* [Work to complete] Check every line below for the word "الداني" and copy each one that has it.

* [Material for this task]
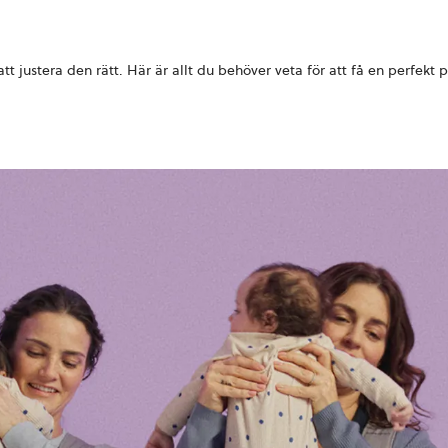
att justera den rätt. Här är allt du behöver veta för att få en perfekt 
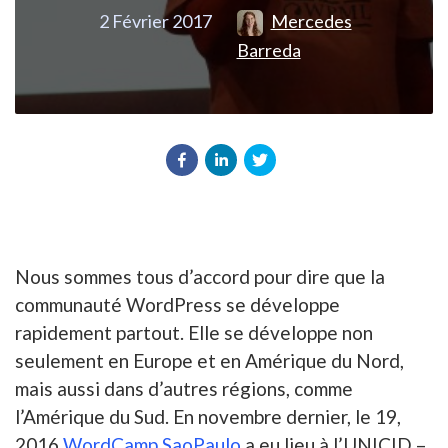
2 Février 2017
Mercedes
Barreda
Nous sommes tous d’accord pour dire que la
communauté WordPress se développe
rapidement partout. Elle se développe non
seulement en Europe et en Amérique du Nord,
mais aussi dans d’autres régions, comme
l’Amérique du Sud. En novembre dernier, le 19,
2016
WordCamp SaoPaulo
a eu lieu à l’UNICID –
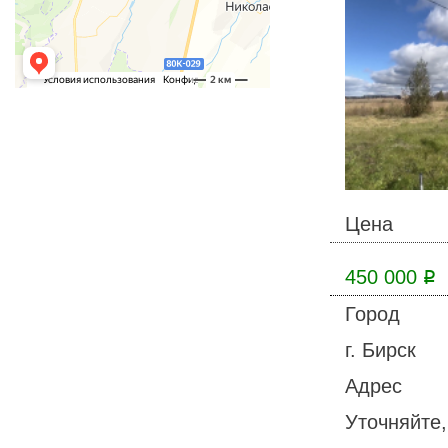
Цена
450 000
Р
Город
г. Бирск
Адрес
Уточняйте,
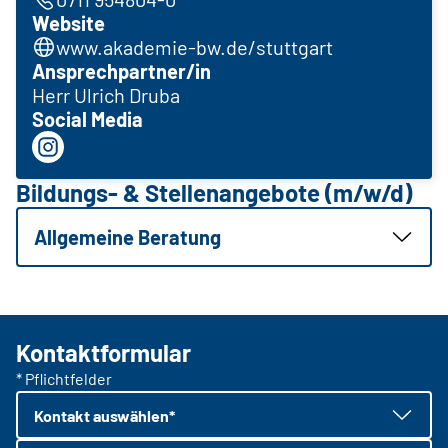
Website
www.akademie-bw.de/stuttgart
Ansprechpartner/in
Herr Ulrich Druba
Social Media
Bildungs- & Stellenangebote (m/w/d)
Allgemeine Beratung
Kontaktformular
* Pflichtfelder
Kontakt auswählen*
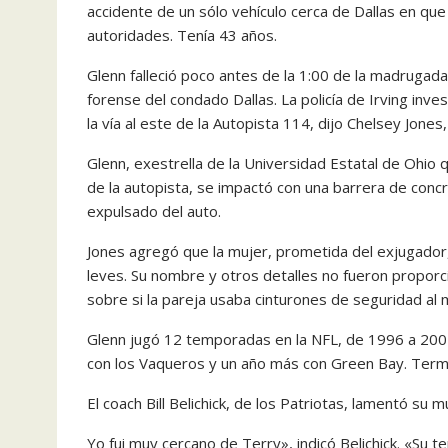
accidente de un sólo vehículo cerca de Dallas en qu
autoridades. Tenía 43 años.
Glenn falleció poco antes de la 1:00 de la madrugada
forense del condado Dallas. La policía de Irving inve
la vía al este de la Autopista 114, dijo Chelsey Jone
Glenn, exestrella de la Universidad Estatal de Ohio q
de la autopista, se impactó con una barrera de concr
expulsado del auto.
Jones agregó que la mujer, prometida del exjugador, 
leves. Su nombre y otros detalles no fueron propor
sobre si la pareja usaba cinturones de seguridad al
Glenn jugó 12 temporadas en la NFL, de 1996 a 2007,
con los Vaqueros y un año más con Green Bay. Term
El coach Bill Belichick, de los Patriotas, lamentó su m
Yo fui muy cercano de Terry», indicó Belichick. «Su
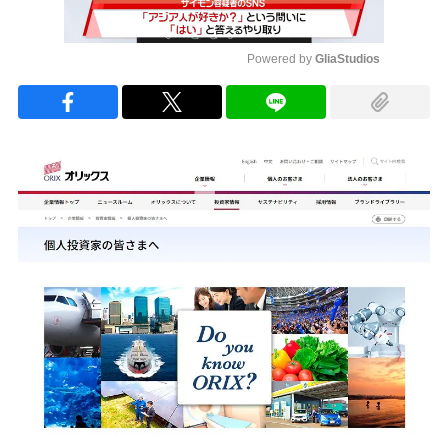
Powered by 
GliaStudios
Mute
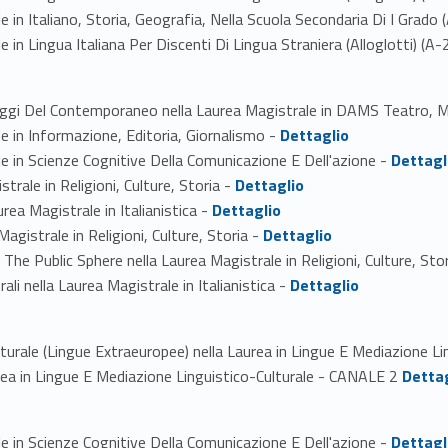
e in Italiano, Storia, Geografia, Nella Scuola Secondaria Di I Grado 
e in Lingua Italiana Per Discenti Di Lingua Straniera (Alloglotti) (A-
uaggi Del Contemporaneo nella Laurea Magistrale in DAMS Teatro, 
Link identifier #identifier_person_112336-2
le in Informazione, Editoria, Giornalismo -
Dettaglio
Link identifier #identifier_person_124588-3
le in Scienze Cognitive Della Comunicazione E Dell'azione -
Dettagl
Link identifier #identifier_person_131316-4
trale in Religioni, Culture, Storia -
Dettaglio
Link identifier #identifier_person_115360-5
rea Magistrale in Italianistica -
Dettaglio
Link identifier #identifier_person_33696-6
Magistrale in Religioni, Culture, Storia -
Dettaglio
n The Public Sphere nella Laurea Magistrale in Religioni, Culture, Sto
Link identifier #identifier_person_90493-8
ali nella Laurea Magistrale in Italianistica -
Dettaglio
lturale (Lingue Extraeuropee) nella Laurea in Lingue E Mediazione 
Link identifier #identifier_person_89224-2
urea in Lingue E Mediazione Linguistico-Culturale - CANALE 2
Detta
Link identifier #identifier_person_156017-1
le in Scienze Cognitive Della Comunicazione E Dell'azione -
Dettagl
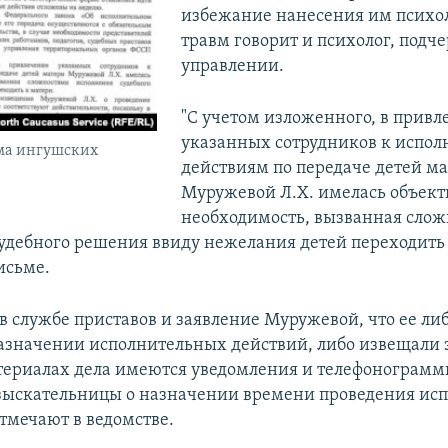
избежание нанесения им психо
травм говорит и психолог, подч
управлении.
"С учетом изложенного, в прив
указанных сотрудников к испо
ма ингушских
действиям по передаче детей м
Муружевой Л.Х. имелась объект
необходимость, вызванная сло
удебного решения ввиду нежелания детей переходить к
исьме.
в службе приставов и заявление Муружевой, что ее ли
азначении исполнительных действий, либо извещали з
атериалах дела имеются уведомления и телефонограмм
зыскательницы о назначении времени проведения ис
отмечают в ведомстве.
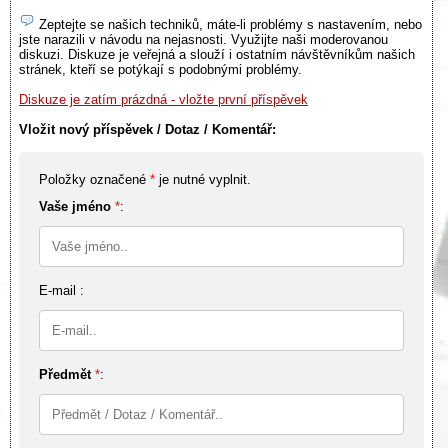
Zeptejte se našich techniků, máte-li problémy s nastavením, nebo
jste narazili v návodu na nejasnosti. Využijte naši moderovanou
diskuzi. Diskuze je veřejná a slouží i ostatním návštěvníkům našich
stránek, kteří se potýkají s podobnými problémy.
Diskuze je zatím prázdná - vložte první příspěvek
Vložit nový příspěvek / Dotaz / Komentář:
Položky označené
*
je nutné vyplnit.
Vaše jméno
*
:
E-mail :
Předmět
*
:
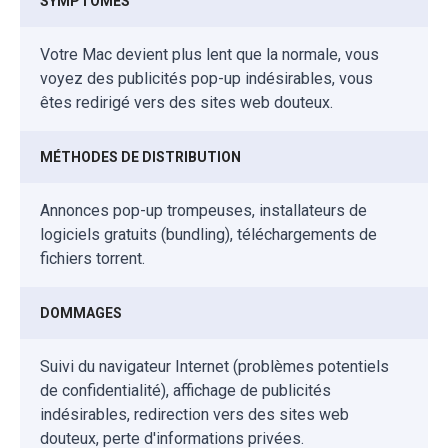
SYMPTÔMES
Votre Mac devient plus lent que la normale, vous
voyez des publicités pop-up indésirables, vous
êtes redirigé vers des sites web douteux.
MÉTHODES DE DISTRIBUTION
Annonces pop-up trompeuses, installateurs de
logiciels gratuits (bundling), téléchargements de
fichiers torrent.
DOMMAGES
Suivi du navigateur Internet (problèmes potentiels
de confidentialité), affichage de publicités
indésirables, redirection vers des sites web
douteux, perte d'informations privées.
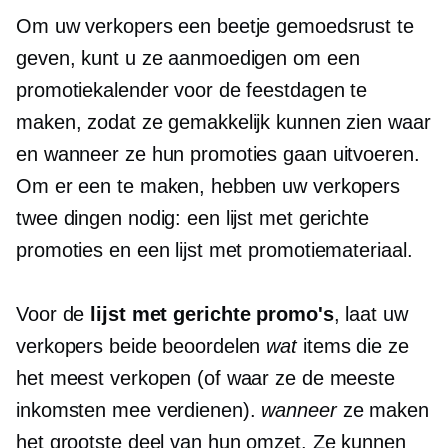
Om uw verkopers een beetje gemoedsrust te
geven, kunt u ze aanmoedigen om een ​​
promotiekalender voor de feestdagen te
maken, zodat ze gemakkelijk kunnen zien waar
en wanneer ze hun promoties gaan uitvoeren.
Om er een te maken, hebben uw verkopers
twee dingen nodig: een lijst met gerichte
promoties en een lijst met promotiemateriaal.
Voor de
lijst met gerichte promo's
, laat uw
verkopers beide beoordelen
wat
items die ze
het meest verkopen (of waar ze de meeste
inkomsten mee verdienen).
wanneer
ze maken
het grootste deel van hun omzet. Ze kunnen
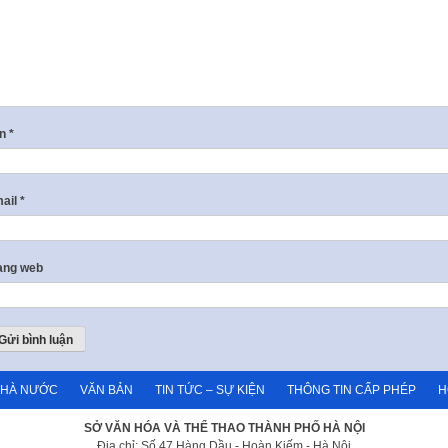
ên
*
ail
*
ang web
NHÀ NƯỚC
VĂN BẢN
TIN TỨC – SỰ KIỆN
THÔNG TIN CẤP PHÉP
H
SỞ VĂN HÓA VÀ THỂ THAO THÀNH PHỐ HÀ NỘI
Địa chỉ: Số 47 Hàng Dầu - Hoàn Kiếm - Hà Nội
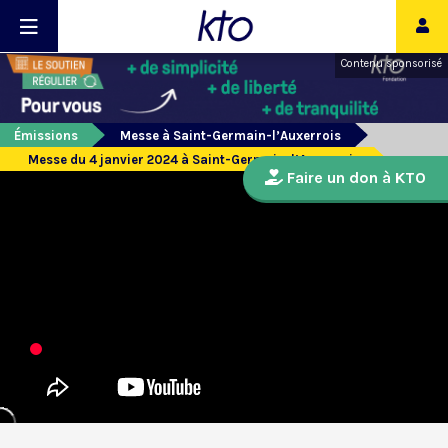
Contenu sponsorisé
Émissions
Messe à Saint-Germain-l’Auxerrois
Messe du 4 janvier 2024 à Saint-Germain-l’Auxerrois
Faire un don à KTO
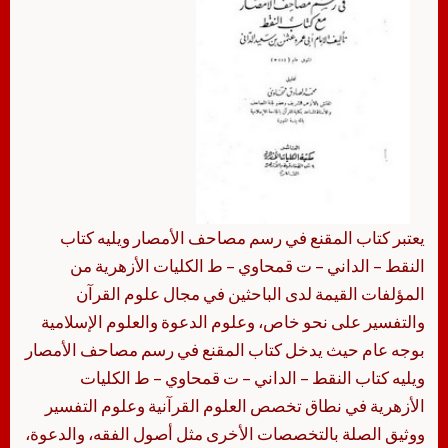
يعتبر كتاب المقنع في رسم مصاحف الأمصار ويليه كتاب
النقط – الداني – ت قمحاوي – ط الكليات الأزهرية من
المؤلفات القيمة لدى الباحثين في مجال علوم القرآن
والتفسير على نحو خاص، وعلوم الدعوة والعلوم الإسلامية
بوجه عام حيث يدخل كتاب المقنع في رسم مصاحف الأمصار
ويليه كتاب النقط – الداني – ت قمحاوي – ط الكليات
الأزهرية في نطاق تخصص العلوم القرآنية وعلوم التفسير
ووثيق الصلة بالتخصصات الأخرى مثل أصول الفقه، والدعوة،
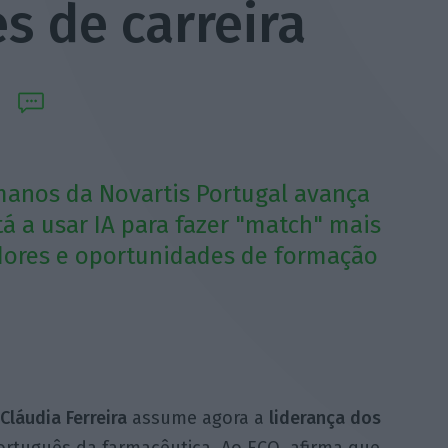
s de carreira
manos da Novartis Portugal avança
á a usar IA para fazer "match" mais
dores e oportunidades de formação
Cláudia Ferreira
assume agora a
liderança dos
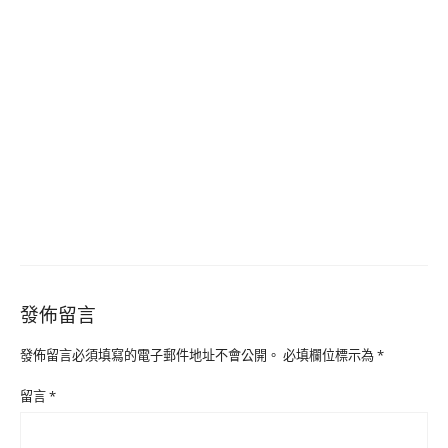
發佈留言
發佈留言必須填寫的電子郵件地址不會公開。
必填欄位標示為
*
留言
*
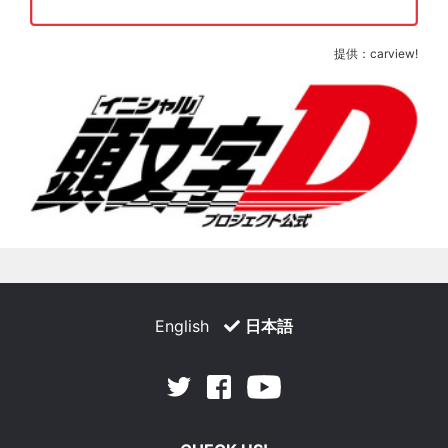
提供：carview!
English
日本語
Facebook
Youtube
Twitter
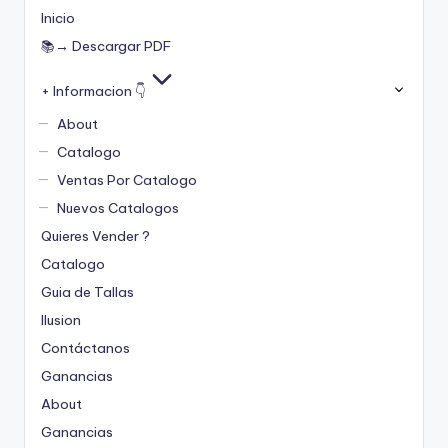
Inicio
📚→ Descargar PDF
+ Informacion 👇
About
Catalogo
Ventas Por Catalogo
Nuevos Catalogos
Quieres Vender ?
Catalogo
Guia de Tallas
Ilusion
Contáctanos
Ganancias
About
Ganancias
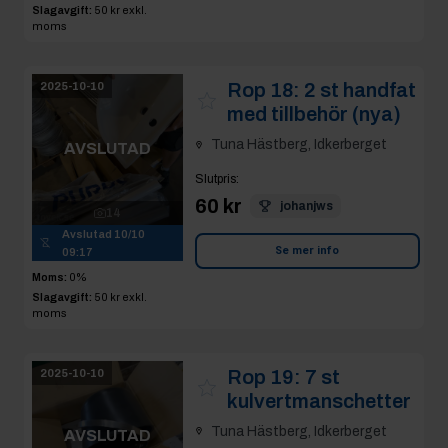
Slagavgift:
50 kr
exkl.
moms
Rop 18:
2 st handfat
2025-10-10
med tillbehör (nya)
Tuna Hästberg, Idkerberget
AVSLUTAD
Slutpris
:
60 kr
johanjws
14
Avslutad
10/10
Se mer info
09:17
Moms:
0%
Slagavgift:
50 kr
exkl.
moms
Rop 19:
7 st
2025-10-10
kulvertmanschetter
Tuna Hästberg, Idkerberget
AVSLUTAD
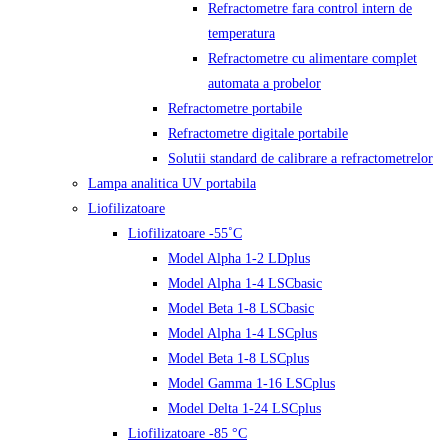
Refractometre fara control intern de
temperatura
Refractometre cu alimentare complet
automata a probelor
Refractometre portabile
Refractometre digitale portabile
Solutii standard de calibrare a refractometrelor
Lampa analitica UV portabila
Liofilizatoare
Liofilizatoare -55˚C
Model Alpha 1-2 LDplus
Model Alpha 1-4 LSCbasic
Model Beta 1-8 LSCbasic
Model Alpha 1-4 LSCplus
Model Beta 1-8 LSCplus
Model Gamma 1-16 LSCplus
Model Delta 1-24 LSCplus
Liofilizatoare -85 °C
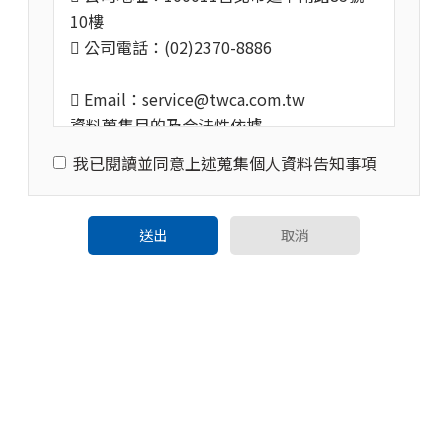
10樓
 公司電話：(02)2370-8886
 Email：service@twca.com.tw
資料蒐集目的及合法性依據
當事人同意臺灣網路認證股份有限公司（以
我已閱讀並同意上述蒐集個人資料告知事項
下稱本公司）為辦理「回復問題」乙事，需
蒐集、處理及利用您的個人資料。
個資蒐集之類別
送出
取消
個人資料之類別：（C001）辨識個人者：
姓名、電話、電子郵件等。
個人資料利用期間、地區、對象及方式
本公司蒐集、處理及利用的資料類別除依上
開特定目的相關外，您個人資料利用之期
間、地區、對象及方式如下：
 期間
每月10日刪除上個月的。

* [Written response]
النقط – الداني – ت قمحاوي – ط الكليات الأزهرية من
ويليه كتاب النقط – الداني – ت قمحاوي – ط الكليات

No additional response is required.